And as I pointed out in this thread, smp_wmb() is a _compiler_ barrier if
and only if CONFIG_SMP=y.  The compiler can reorder list_add_rcu() and
mm_list_version++ because from it's perspective there is no dependency
between the two.  And that's entirely true except for the SMP case where
the consumer of mm_list_version is relying on the list to be updated before
the version changes.
Sean Christopherson April 6, 2020, 2:44 p.m. UTC | #8
On Mon, Apr 06, 2020 at 07:31:55AM -0700, Sean Christopherson wrote:
> On Sat, Apr 04, 2020 at 04:12:48AM +0300, Jarkko Sakkinen wrote:
> > On Fri, Apr 03, 2020 at 04:35:47PM -0700, Sean Christopherson wrote:
> > > On Sat, Apr 04, 2020 at 02:33:31AM +0300, Jarkko Sakkinen wrote:
> > > > On Fri, Apr 03, 2020 at 12:35:50PM +0300, Jarkko Sakkinen wrote:
> > > > > From: Sean Christopherson <sean.j.christopherson@intel.com>
> > > > > -	idx = srcu_read_lock(&encl->srcu);
> > > > > +	do {
> > > > > +		mm_list_version = encl->mm_list_version;
> > > > >  
> > > > > -	list_for_each_entry_rcu(encl_mm, &encl->mm_list, list) {
> > > > > -		if (!mmget_not_zero(encl_mm->mm))
> > > > > -			continue;
> > > > > +		/* Fence reads as the CPU can reorder them. This guarantees
> > > > > +		 * that we don't access old list with a new version.
> > > > > +		 */
> > > > > +		smp_rmb();
> > > > >  
> > > > > -		down_read(&encl_mm->mm->mmap_sem);
> > > > > +		idx = srcu_read_lock(&encl->srcu);
> > > > >  
> > > > > -		ret = sgx_encl_find(encl_mm->mm, addr, &vma);
> > > > > -		if (!ret && encl == vma->vm_private_data)
> > > > > -			zap_vma_ptes(vma, addr, PAGE_SIZE);
> > > > > +		list_for_each_entry_rcu(encl_mm, &encl->mm_list, list) {
> > > > > +			if (!mmget_not_zero(encl_mm->mm))
> > > > > +				continue;
> > > > >  
> > > > > -		up_read(&encl_mm->mm->mmap_sem);
> > > > > +			down_read(&encl_mm->mm->mmap_sem);
> > > > >  
> > > > > -		mmput_async(encl_mm->mm);
> > > > > -	}
> > > > > +			ret = sgx_encl_find(encl_mm->mm, addr, &vma);
> > > > > +			if (!ret && encl == vma->vm_private_data)
> > > > > +				zap_vma_ptes(vma, addr, PAGE_SIZE);
> > > > >  
> > > > > -	srcu_read_unlock(&encl->srcu, idx);
> > > > > +			up_read(&encl_mm->mm->mmap_sem);
> > > > > +
> > > > > +			mmput_async(encl_mm->mm);
> > > > > +		}
> > > > > +
> > > > > +		srcu_read_unlock(&encl->srcu, idx);
> > > > > +	} while (unlikely(encl->mm_list_version != mm_list_version));
> > > > 
> > > > This is bad, or at least makes the code unnecessarily hard to understand
> > > > given the use of the fences: encl->mm_list_version is read twice per
> > > > iteration.
> > > > 
> > > > I'll change the code to use "for ( ; ; )" and have exactly one read per
> > > > iteration.
> > > 
> > > It has to be read twice per iteration, the whole point is to see if the
> > > version at the start of the iteration matches the version at the end.
> > 
> > Nope if you use zero version as invalid version.
> 
> Which would break if more than one mm is added to an enclave.

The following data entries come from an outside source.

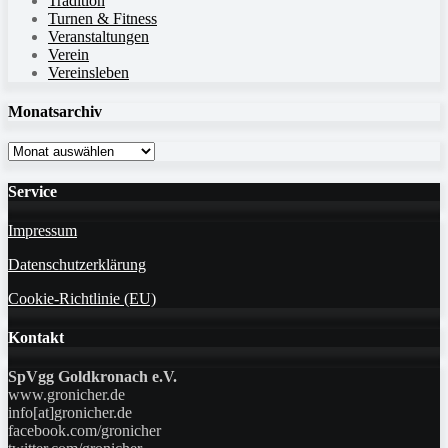
Tradition
Turnen & Fitness
Veranstaltungen
Verein
Vereinsleben
Monatsarchiv
Monatsarchiv
Service
Impressum
Datenschutzerklärung
Cookie-Richtlinie (EU)
Kontakt
SpVgg Goldkronach e.V.
www.gronicher.de
info[at]gronicher.de
facebook.com/gronicher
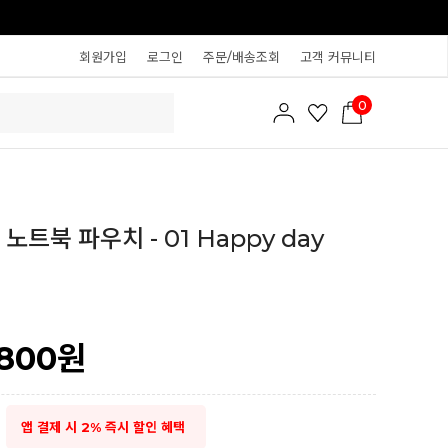
회원가입
로그인
주문/배송조회
고객 커뮤니티
0
노트북 파우치 - 01 Happy day
,800
원
앱 결제 시 2% 즉시 할인 혜택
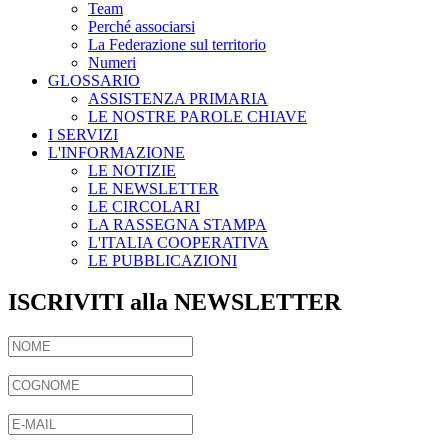
Team
Perché associarsi
La Federazione sul territorio
Numeri
GLOSSARIO
ASSISTENZA PRIMARIA
LE NOSTRE PAROLE CHIAVE
I SERVIZI
L'INFORMAZIONE
LE NOTIZIE
LE NEWSLETTER
LE CIRCOLARI
LA RASSEGNA STAMPA
L'ITALIA COOPERATIVA
LE PUBBLICAZIONI
ISCRIVITI alla NEWSLETTER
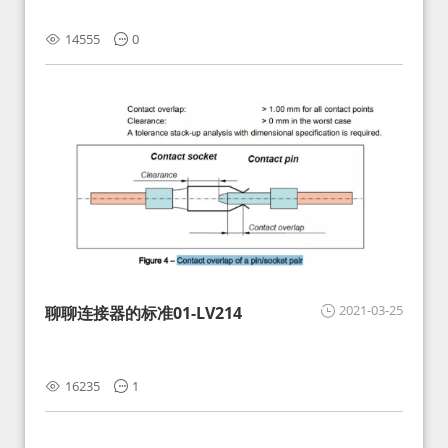
14555
0
2021-03-25
聊聊连接器的标准01-LV214
16235
1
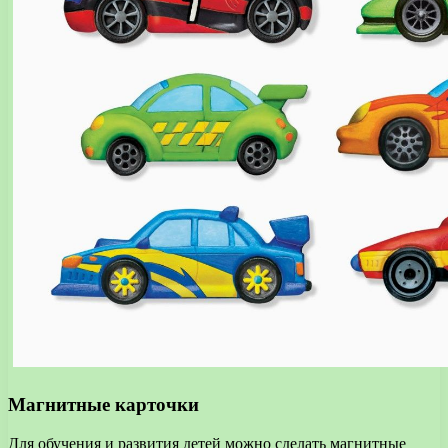
Магнитные карточки
Для обучения и развития детей можно сделать магнитные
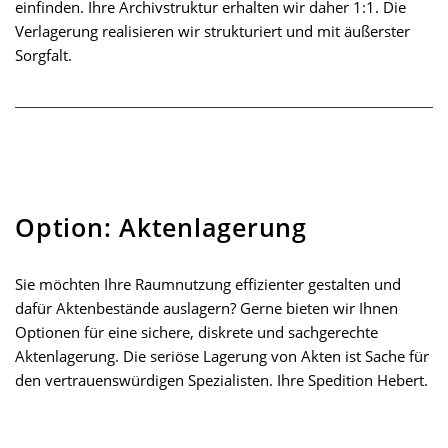
einfinden. Ihre Archivstruktur erhalten wir daher 1:1. Die
Verlagerung realisieren wir strukturiert und mit äußerster
Sorgfalt.
Option: Aktenlagerung
Sie möchten Ihre Raumnutzung effizienter gestalten und
dafür Aktenbestände auslagern? Gerne bieten wir Ihnen
Optionen für eine sichere, diskrete und sachgerechte
Aktenlagerung. Die seriöse Lagerung von Akten ist Sache für
den vertrauenswürdigen Spezialisten. Ihre Spedition Hebert.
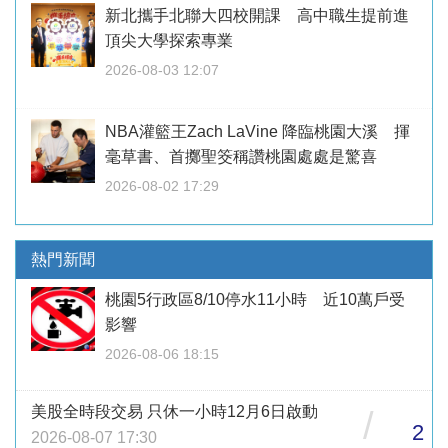
新北攜手北聯大四校開課 高中職生提前進
頂尖大學探索專業
2026-08-03 12:07
NBA灌籃王Zach LaVine 降臨桃園大溪 揮
毫草書、首擲聖筊稱讚桃園處處是驚喜
2026-08-02 17:29
熱門新聞
桃園5行政區8/10停水11小時 近10萬戶受
影響
2026-08-06 18:15
美股全時段交易 只休一小時12月6日啟動
/
2
2026-08-07 17:30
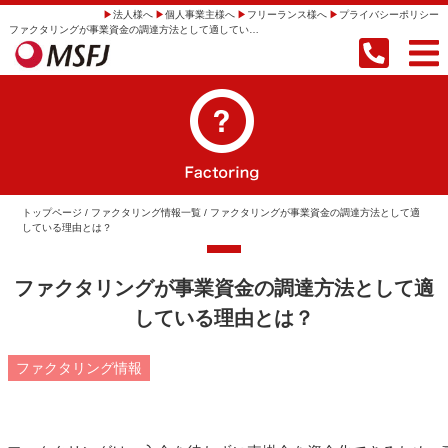
法人様へ
個人事業主様へ
フリーランス様へ
プライバシーポリシー
ファクタリングが事業資金の調達方法として適している理由とは？ | 【即日振込】事業者向けファクタリングならMSFJ株式会社
トップページ
/
ファクタリング情報一覧
/ ファクタリングが事業資金の調達方法として適
している理由とは？
ファクタリングが事業資金の調達方法として適
している理由とは？
ファクタリング情報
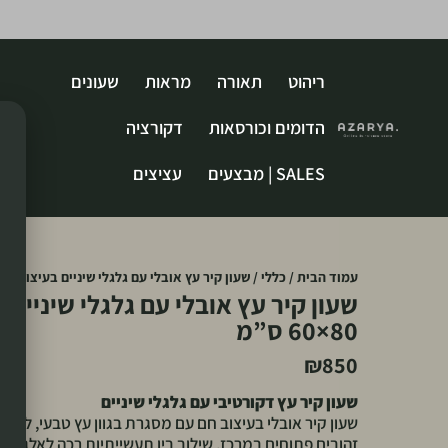
ריהוט
תאורה
מראות
שעונים
הדומים וכורסאות
דקורציה
SALES | מבצעים
עציצים
עמוד הבית
/
כללי
/ שעון קיר עץ אובלי עם גלגלי שיניים בעיצוב דקורטיבי – 
שעון קיר עץ אובלי עם גלגלי שיניים 
80×60 ס”מ
₪
850
שעון קיר עץ דקורטיבי עם גלגלי שיניים
שעון קיר אובלי בעיצוב חם עם מסגרת בגוון עץ טבעי, לוח ש
זהובים פתוחים במרכז. שילוב בין תעשייתיות רכה לאלגנטיו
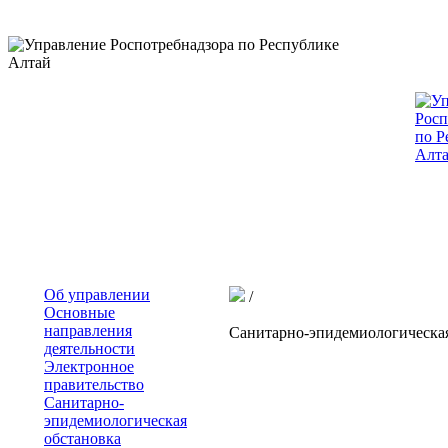
Об управлении
/
Основные
направления
Санитарно-эпидемиологическая
деятельности
Электронное
правительство
Санитарно-
эпидемиологическая
обстановка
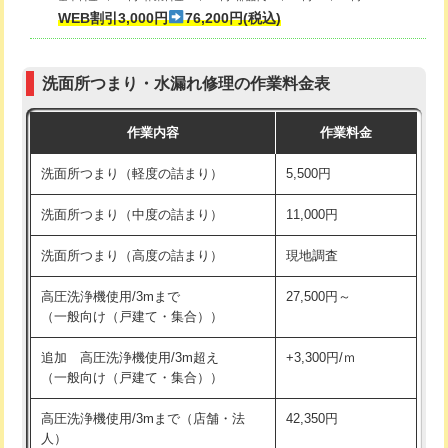
式・ワンホール）)
WEB割引3,000円
76,200円(税込)
マス交換（深さ50㎝以上）
66,000円
交換・取付(排水栓・排水トラップ
22,000円+材料費
コンクリート斫り（厚さ10㎝まで）
27,500円
（P/S/ポップアップ））
洗面所つまり・水漏れ修理の作業料金表
コンクリート斫り（厚さ10㎝超え）
38,500円
交換・取付（その他部品）
11,000円+材料費
作業内容
作業料金
モルタル補修（厚さ10㎝まで）
27,500円
持込商品取付（単水栓）
13,200円
洗面所つまり（軽度の詰まり）
5,500円
モルタル補修（厚さ10㎝超え）
38,500円
持込商品取付（混合水栓）
16,500円
洗面所つまり（中度の詰まり）
11,000円
洗面台設置
38,500円
持込商品取付（浄水器・分岐水栓）
16,500円
洗面所つまり（高度の詰まり）
現地調査
バスタブ設置
現場見積
給水管工事※（ホール加工)
16,500円
高圧洗浄機使用/3mまで
27,500円～
追加人工
16,500円
（一般向け（戸建て・集合））
給水管工事※（バンド止め)
3,300円
廃棄・処分
現場見積
追加 高圧洗浄機使用/3m超え
+3,300円/ｍ
給水管工事※（支持金具設置)
5,500円
（一般向け（戸建て・集合））
※給水管工事は20mmまでの価格です。
給水管工事※（保温材使用（バンド止
5,500円
高圧洗浄機使用/3mまで（店舗・法
42,350円
め込み）)
人）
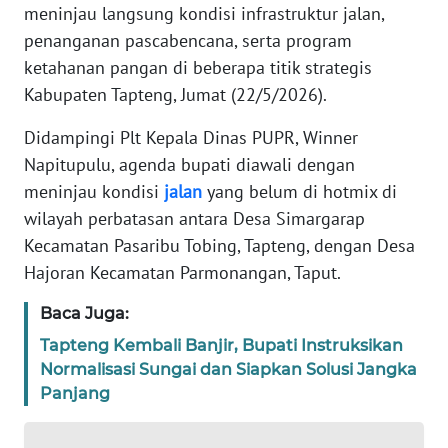
meninjau langsung kondisi infrastruktur jalan,
REDAKSI
penanganan pascabencana, serta program
ketahanan pangan di beberapa titik strategis
KARIR
Kabupaten Tapteng, Jumat (22/5/2026).
DISCLAIMER
Didampingi Plt Kepala Dinas PUPR, Winner
Napitupulu, agenda bupati diawali dengan
Wahana
meninjau kondisi
jalan
yang belum di hotmix di
News
Regional
wilayah perbatasan antara Desa Simargarap
Kecamatan Pasaribu Tobing, Tapteng, dengan Desa
WN
Hajoran Kecamatan Parmonangan, Taput.
SUMUT
Baca Juga:
WN
Tapteng Kembali Banjir, Bupati Instruksikan
JAKARTA
Normalisasi Sungai dan Siapkan Solusi Jangka
Panjang
WN
JABAR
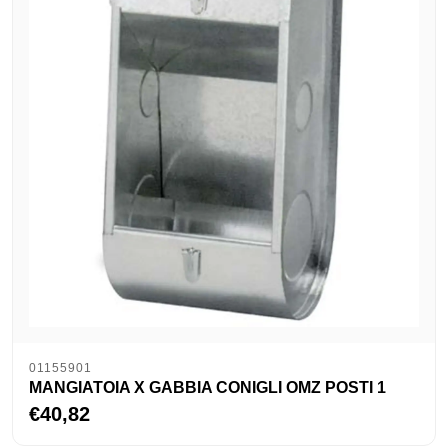
01155901
MANGIATOIA X GABBIA CONIGLI OMZ POSTI 1
€40,82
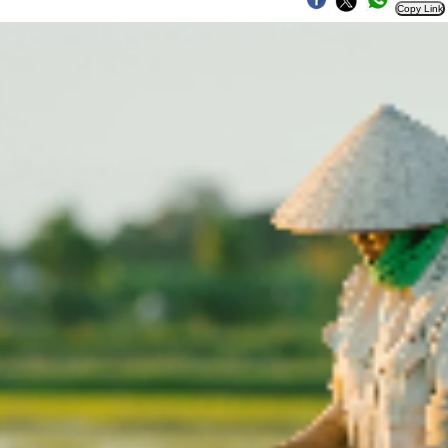
Copy Link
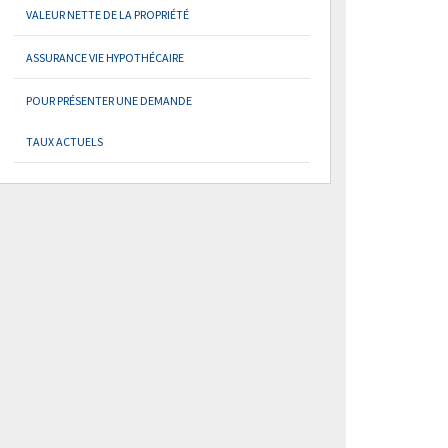
VALEUR NETTE DE LA PROPRIÉTÉ
ASSURANCE VIE HYPOTHÉCAIRE
POUR PRÉSENTER UNE DEMANDE
TAUX ACTUELS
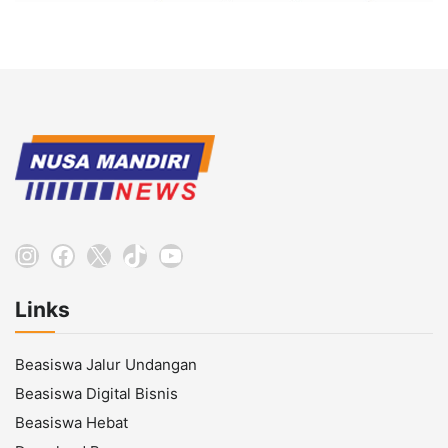
Instagram
Facebook
X
TikTok
YouTube
Links
Beasiswa Jalur Undangan
Beasiswa Digital Bisnis
Beasiswa Hebat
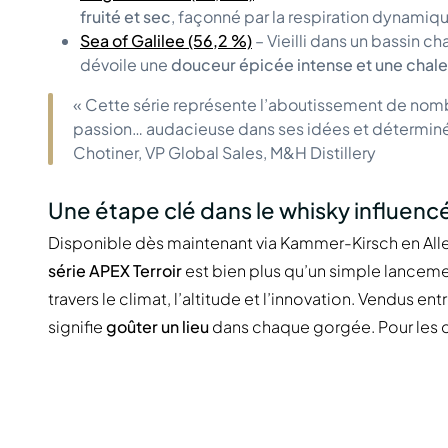
fruité et sec
, façonné par la respiration dynamiqu
Sea of Galilee (56,2 %)
– Vieilli dans un bassin 
dévoile une
douceur épicée intense et une chale
« Cette série représente l’aboutissement de nom
passion… audacieuse dans ses idées et déterminée à
Chotiner, VP Global Sales, M&H Distillery
Une étape clé dans le whisky influencé
Disponible dès maintenant via Kammer-Kirsch en All
série APEX Terroir
est bien plus qu’un simple lanceme
travers le climat, l’altitude et l’innovation. Vendus e
signifie
goûter un lieu
dans chaque gorgée. Pour les co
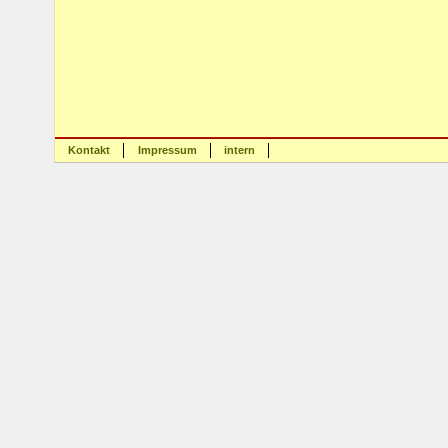
Kontakt
Impressum
intern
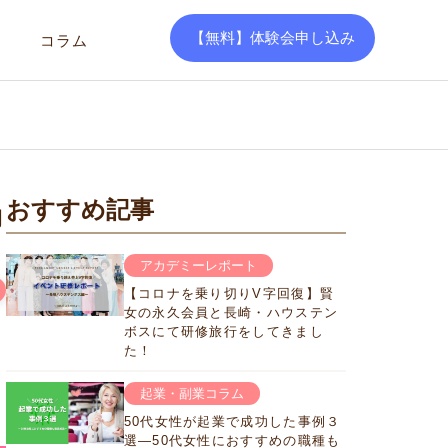
【無料】体験会申し込み
コラム
おすすめ記事
動
アカデミーレポート
【コロナを乗り切りV字回復】賢
女の永久会員と長崎・ハウステン
ボスにて研修旅行をしてきまし
た！
起業・副業コラム
50代女性が起業で成功した事例３
選―50代女性におすすめの職種も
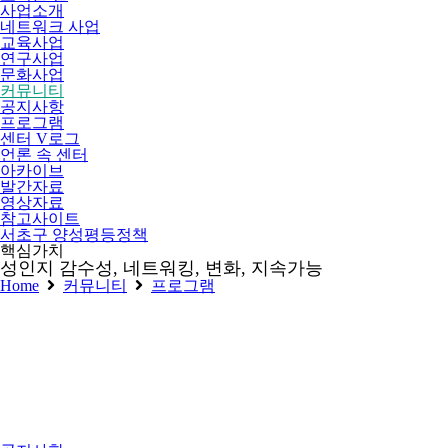
사업소개
네트워크 사업
교육사업
연구사업
문화사업
커뮤니티
공지사항
프로그램
센터 V로그
언론 속 센터
아카이브
발간자료
영상자료
참고사이트
서초구 양성평등정책
핵심가치
성인지 감수성, 네트워킹, 변화, 지속가능
Home
커뮤니티
프로그램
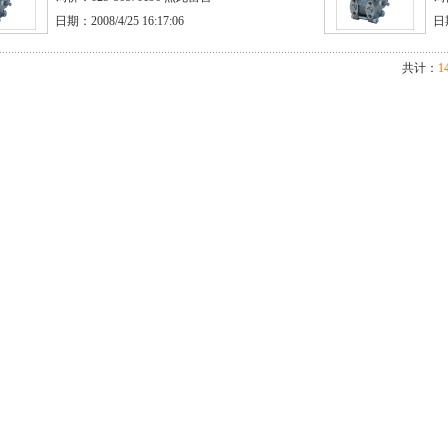
日期：2008/4/25 16:17:06
日期
共计：
1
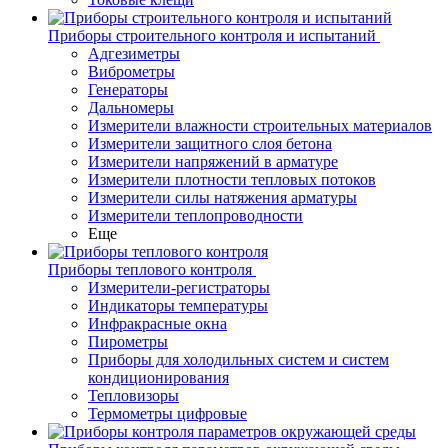
Приборы строительного контроля и испытаний
Адгезиметры
Виброметры
Генераторы
Дальномеры
Измерители влажности строительных материалов
Измерители защитного слоя бетона
Измерители напряжений в арматуре
Измерители плотности тепловых потоков
Измерители силы натяжения арматуры
Измерители теплопроводности
Еще
Приборы теплового контроля
Измерители-регистраторы
Индикаторы температуры
Инфракрасные окна
Пирометры
Приборы для холодильных систем и систем
кондиционирования
Тепловизоры
Термометры цифровые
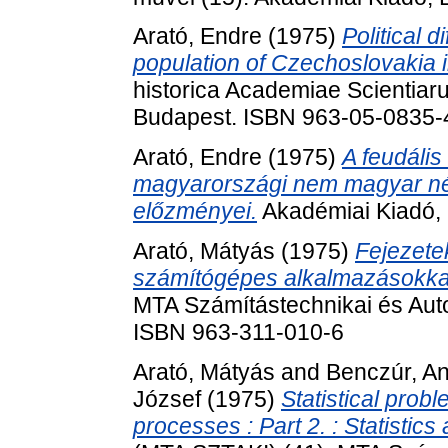
Arató, Endre
(1975)
Political d
population of Czechoslovakia 
historica Academiae Scientiar
Budapest. ISBN 963-05-0835-
Arató, Endre
(1975)
A feudális
magyarországi nem magyar né
előzményei.
Akadémiai Kiadó,
Arató, Mátyás
(1975)
Fejezetek
számítógépes alkalmazásokka
MTA Számítástechnikai és Auto
ISBN 963-311-010-6
Arató, Mátyás
and
Benczúr, A
József
(1975)
Statistical prob
processes : Part 2. : Statistic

Ah, you mean within the function (just saw v3).
Jarkko Sakkinen April 6, 2020, 5:10 p.m. UTC | #9
On Mon, Apr 06, 2020 at 07:36:38AM -0700, Sean Christopherson wrote:
> On Sat, Apr 04, 2020 at 04:12:02AM +0300, Jarkko Sakkinen wrote:
> > On Fri, Apr 03, 2020 at 04:42:39PM -0700, Sean Christopherson wrote:
> > > On Fri, Apr 03, 2020 at 12:35:50PM +0300, Jarkko Sakkinen wrote:
> > > > From: Sean Christopherson <sean.j.christopherson@intel.com>
> > > > @@ -221,12 +224,16 @@ int sgx_encl_mm_add(struct sgx_encl *encl, struct mm_struct *mm)
> > > >  		return ret;
> > > >  	}
> > > >  
> > > > +	/*
> > > > +	 * The page reclaimer uses list version for synchronization instead of
> > > > +	 * synchronize_scru() because otherwise we could conflict with
> > > > +	 * dup_mmap().
> > > > +	 */
> > > >  	spin_lock(&encl->mm_lock);
> > > >  	list_add_rcu(&encl_mm->list, &encl->mm_list);
> > > 
> > > You dropped the smp_wmb().
> > 
> > As I said to you in my review x86 pipeline does not reorder writes.
> 
> And as I pointed out in this thread, smp_wmb() is a _compiler_ barrier if
> and only if CONFIG_SMP=y.  The compiler can reorder list_add_rcu() and
> mm_list_version++ because from it's perspective there is no dependency
> between the two.  And that's entirely true except for the SMP case where
> the consumer of mm_list_version is relying on the list to be updated before
> the version changes.

I see.

So why not change the variable volatile given that x86 is the only
arch that this code gets used?

/Jarkko
Jarkko Sakkinen April 6, 2020, 5:15 p.m. UTC | #10
On Mon, Apr 06, 2020 at 08:10:29PM +0300, Jarkko Sakkinen wrote:
> On Mon, Apr 06, 2020 at 07:36:38AM -0700, Sean Christopherson wrote:
> > On Sat, Apr 04, 2020 at 04:12:02AM +0300, Jarkko Sakkinen wrote:
> > > On Fri, Apr 03, 2020 at 04:42:39PM -0700, Sean Christopherson wrote:
> > > > On Fri, Apr 03, 2020 at 12:35:50PM +0300, Jarkko Sakkinen wrote:
> > > > > From: Sean Christopherson <sean.j.christopherson@intel.com>
> > > > > @@ -221,12 +224,16 @@ int sgx_encl_mm_add(struct sgx_encl *encl, struct mm_struct *mm)
> > > > >  		return ret;
> > > > >  	}
> > > > >  
> > > > > +	/*
> > > > > +	 * The page reclaimer uses list version for synchronization instead of
> > > > > +	 * synchronize_scru() because otherwise we could conflict with
> > > > > +	 * dup_mmap().
> > > > > +	 */
> > > > >  	spin_lock(&encl->mm_lock);
> > > > >  	list_add_rcu(&encl_mm->list, &encl->mm_list);
> > > > 
> > > > You dropped the smp_wmb().
> > > 
> > > As I said to you in my review x86 pipeline does not reorder writes.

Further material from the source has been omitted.